Thursday, March 29, 2012

Finding Duplicates

I am trying to complete an insert from query but the problem is I have duplicates, so I'm getting an error message. So to correct it I am creating a Find Duplicates statement in the Query analyzer but Its not working can someone tell me whats wrong with this statement (by the way I'm in SQL 2000 Server)

thank you

SELECT EmployeeGamingLicense [TM#]AS [TM# Field], Count([TM#])AS NumberOfDups
FROM TERMINATION
GROUP BY [TM#]
HAVING Count([TM#])>1;
GOHey Desiree...been a while...

What's this:

EmployeeGamingLicense [TM#]AS [TM# Field],

Doesn't look like one column...how about the DDL for the TERMINATION table...

Or how about

SELECT [TM#], Count([TM#]) AS NumberOfDups
FROM TERMINATION
GROUP BY [TM#]
HAVING Count([TM#])>1|||HI BRETT!!! :) HOw ya Been?

Your right totally over looked that, thank you. Works perfect now.
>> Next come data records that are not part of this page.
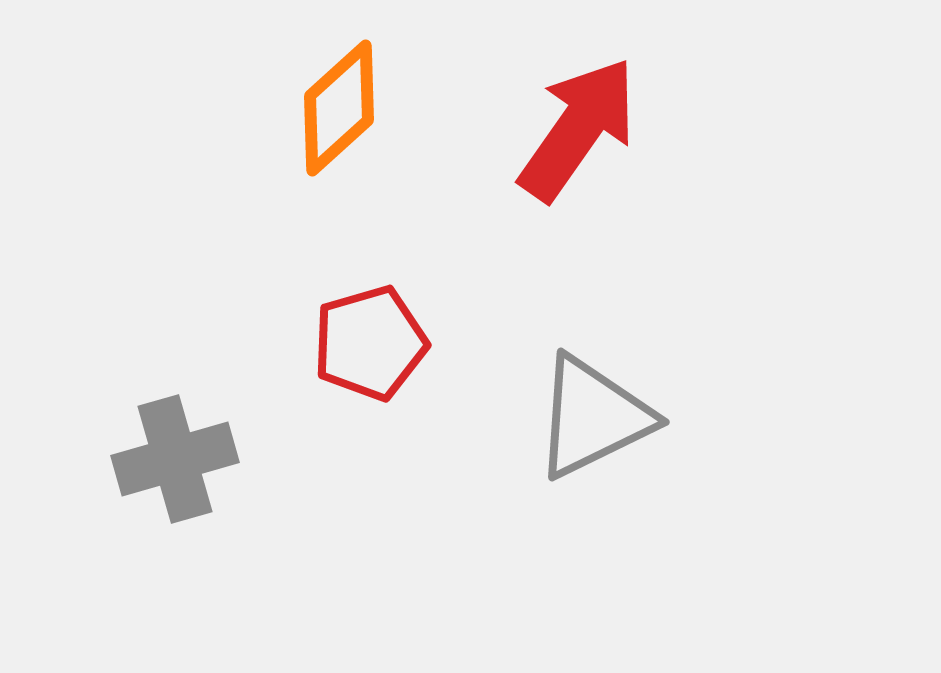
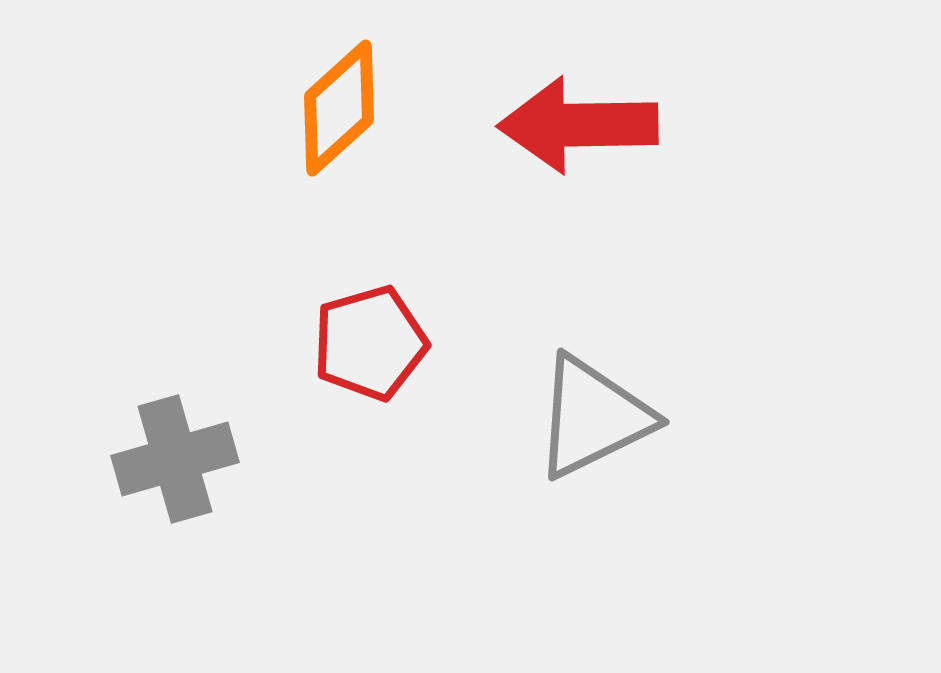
red arrow: moved 4 px up; rotated 126 degrees counterclockwise
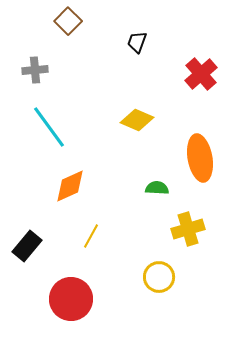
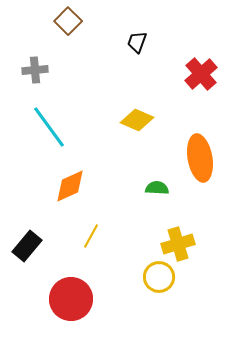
yellow cross: moved 10 px left, 15 px down
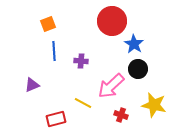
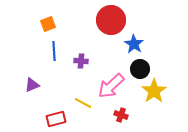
red circle: moved 1 px left, 1 px up
black circle: moved 2 px right
yellow star: moved 14 px up; rotated 25 degrees clockwise
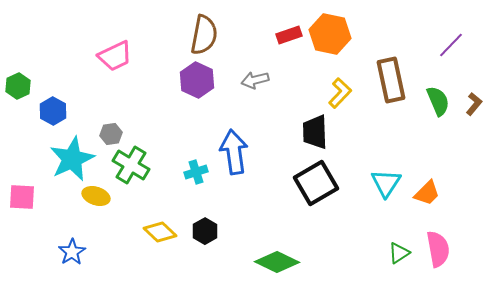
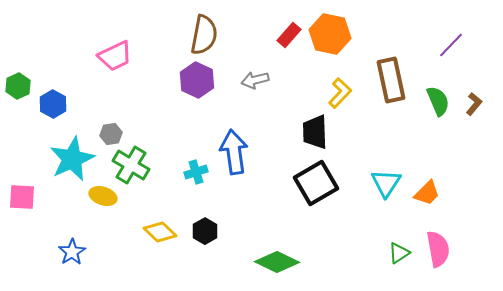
red rectangle: rotated 30 degrees counterclockwise
blue hexagon: moved 7 px up
yellow ellipse: moved 7 px right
Got another question though, what if I wanted to find duplicate records from one table to another. I would like to be able to see if I can find matching records in two tables One is the TERMINATION.tbl the other EmployeeGamingLicense.tbl. Can I make this into a Stored procedure?

SELECT EmployeeGamingLicense.[TM#], EmployeeGamingLicense.LASTNAME, EmployeeGamingLicense.FIRSTNAME, EmployeeGamingLicense.[SSN#]
FROM EmployeeGamingLicense LEFT JOIN TERMINATION ON EmployeeGamingLicense.[TM#] = TERMINATION.[TM #]
WHERE (((TERMINATION.[TM #]) Is Not Null));|||what if I wanted to find duplicate records from one table to another. I would like to be able to see if I can find matching records in two tables...

I'd have to ask you what that means...

For example...in your previous query, you found dups...

Do you want to see the rows in the License table where you have dups in TERMINATION?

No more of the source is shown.